La historia económica de los últimos 500 años puede dividirse en 3 grandes etapas: la era del mercantilismo (1500-1800), que comienza con los grandes descubrimientos, hace posible la primera globalización y culmina con la revolución industrial en Gran Bretaña; el siglo xix, desde el final de las guerras napoleónicas, es la era de la industrialización, que permite a Europa occidental y Estados Unidos alcanzar al Reino Unido, pero ahonda las diferencias de estos países con el resto del mundo; y el siglo xx, que ha sido la época en que varios países han utilizado diversos modelos de planificación como estrategia de crecimiento económico. El recorrido en términos de renta per cápita ha sido enorme, pero las diferencias crecientes, visibles en 1800, aún mayores en 1900, y todavía grandes en la actualidad. Entre los indicadores disponibles es particularmente importante el índice de salarios reales por lo que revela acerca del nivel de vida, el coste de la mano de obra en relación con el capital y la productividad del trabajo, que es la clave del crecimiento económico.
El hecho fundamental de toda esta historia ha sido la revolución industrial. La tesis de Robert C. Allen, bien asentada en sus obras anteriores, es que la revolución industrial fue resultado de un proceso de expansión comercial que llevó a la formación de una economía de altos salarios y creó las condiciones favorables para el cambio tecnológico inducido por los precios relativos de los factores. El proceso fue, en general, europeo, aunque algunos países como España apenas progresaron en esta época, pero Gran Bretaña se adelantó porque los salarios altos y la energía barata en relación con el capital hicieron posible la sustitución de mano de obra por innovaciones mecánicas intensivas en capital y energía. En consecuencia, las ventajas comparativas cambiaron condicionando el desarrollo posterior de las naciones.

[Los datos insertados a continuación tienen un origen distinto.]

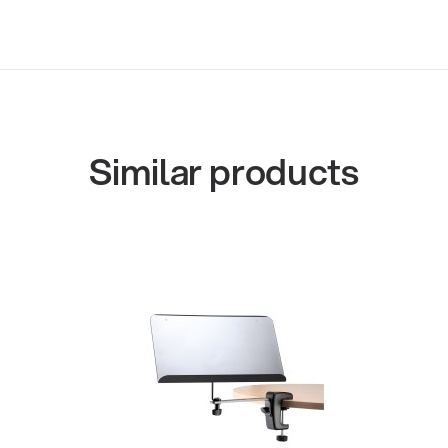
Similar products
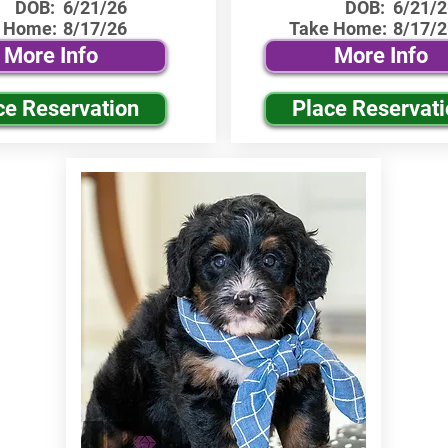
DOB:
6/21/26
DOB:
6/21/2
 Home:
8/17/26
Take Home:
8/17/2
More Info
More Info
ce Reservation
Place Reservat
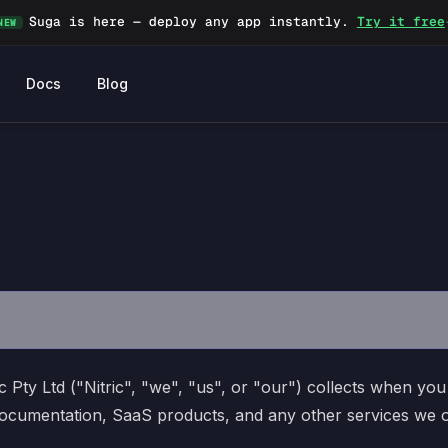
Suga is here — deploy any app instantly.
Try it free
NEW
Docs
Blog
c Pty Ltd ("Nitric", "we", "us", or "our") collects when you 
t documentation, SaaS products, and any other services we 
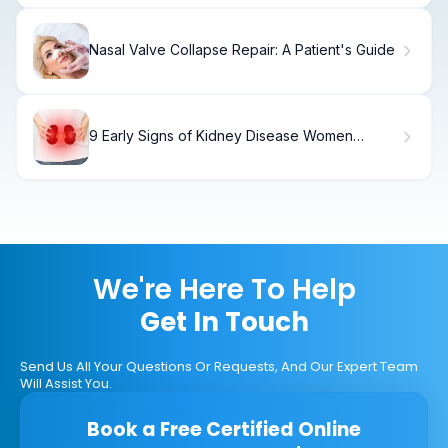
Nasal Valve Collapse Repair: A Patient's Guide
9 Early Signs of Kidney Disease Women
Should Know
We're Here To Help
Get In Touch
Send Us All Your Questions Or Requests, And Our Expert Team
Will Assist You.
Book a Free Certified Online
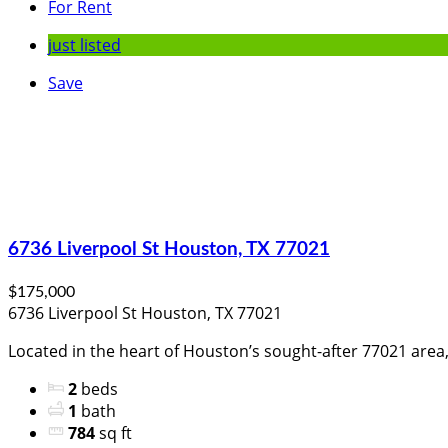
For Rent
just listed
Save
6736 Liverpool St Houston, TX 77021
$175,000
6736 Liverpool St Houston, TX 77021
Located in the heart of Houston’s sought-after 77021 area, 
2
beds
1
bath
784
sq ft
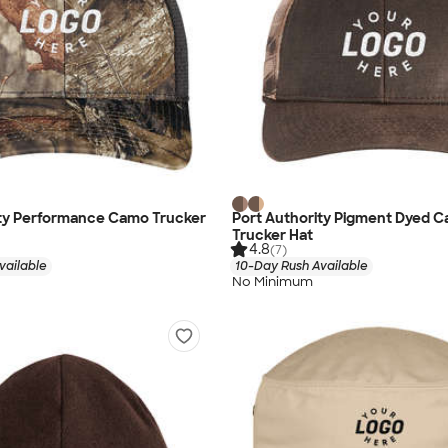
ity Performance Camo Trucker
Port Authority Pigment Dyed 
Trucker Hat
4.8
(7)
vailable
10-Day Rush Available
No Minimum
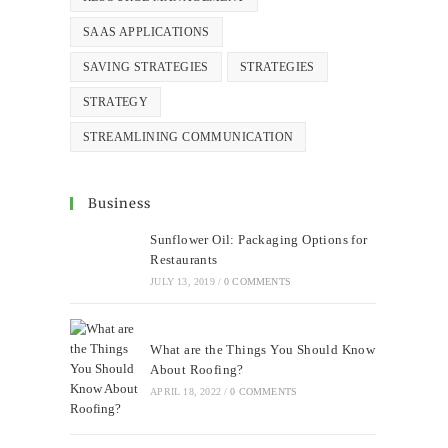
SAAS APPLICATIONS
SAVING STRATEGIES
STRATEGIES
STRATEGY
STREAMLINING COMMUNICATION
Business
Sunflower Oil: Packaging Options for
Restaurants
JULY 13, 2019
/
0 COMMENTS
What are the Things You Should Know
About Roofing?
APRIL 18, 2022
/
0 COMMENTS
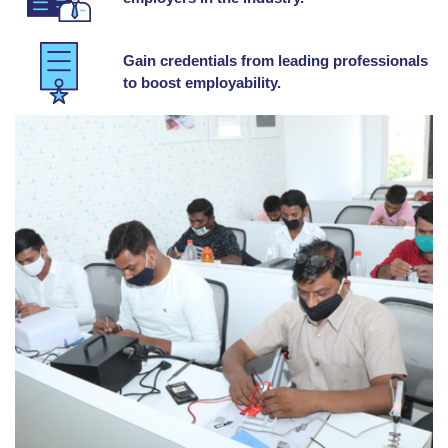
Gain credentials from leading professionals
to boost employability.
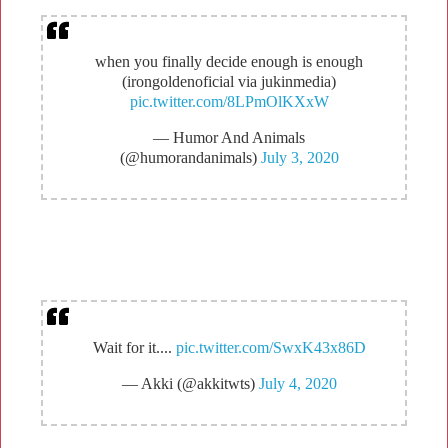
when you finally decide enough is enough
(irongoldenoficial via jukinmedia)
pic.twitter.com/8LPmOlKXxW
— Humor And Animals
(@humorandanimals)
July 3, 2020
Wait for it....
pic.twitter.com/SwxK43x86D
— Akki (@akkitwts)
July 4, 2020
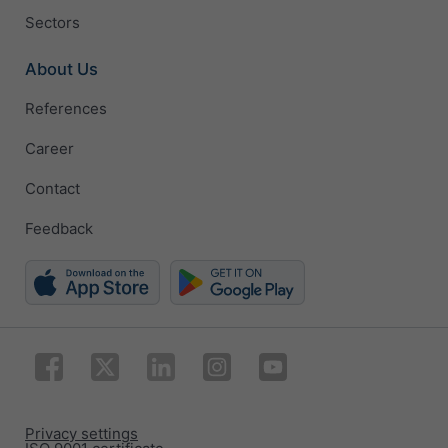
Sectors
About Us
References
Career
Contact
Feedback
Privacy settings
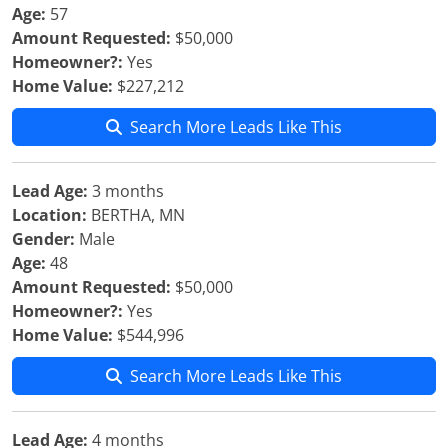
Age:
57
Amount Requested:
$50,000
Homeowner?:
Yes
Home Value:
$227,212
Search More Leads Like This
Lead Age:
3 months
Location:
BERTHA, MN
Gender:
Male
Age:
48
Amount Requested:
$50,000
Homeowner?:
Yes
Home Value:
$544,996
Search More Leads Like This
Lead Age:
4 months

Los países de Europa occidental y Estados Unidos respondieron al reto porque adoptaron con éxito el modelo estándar de industrialización, modelo asentado sobre 4 pilares: un mercado nacional gracias a la supresión de aduanas interiores y la construcción de una red de transportes, básicamente el ferrocarril, el proteccionismo frente a la competencia exterior, un sistema bancario para financiar la inversión y la educación de masas que debía facilitar la innovación en general. La aplicación de tales políticas fue un éxito, primero, por la acción decisiva del estado nacional, y segundo, porque la formación de mercados amplios permitía que la tecnología dominante pudiera ser eficiente.
El impacto de la industrialización en Asia fue especialmente negativo, no por causas institucionales, puesto que todos los gobiernos han creado condiciones más o menos favorables para el crecimiento smithiano, sino por el cambio experimentado en las ventajas comparativas como consecuencia del cambio tecnológico, ahorrador de mano de obra, la revolución de los transportes y el imperialismo, que limitó la capacidad de acción de los estados asiáticos.
Las diferencias entre ambas Américas no son en absoluto culturales, sino geográficas e históricas. Durante la época colonial se produce en el norte un trasplante de las instituciones inglesas y una profunda inserción en el comercio exterior, mientras que en el sur se instaura un dualismo que separa a criollos e indígenas, deja buena parte de la economía al margen del comercio internacional y limita los salarios y la educación de la mayoría de la población. Esos rasgos persistieron después de la independencia, agravados por la inestabilidad política de los países iberoamericanos.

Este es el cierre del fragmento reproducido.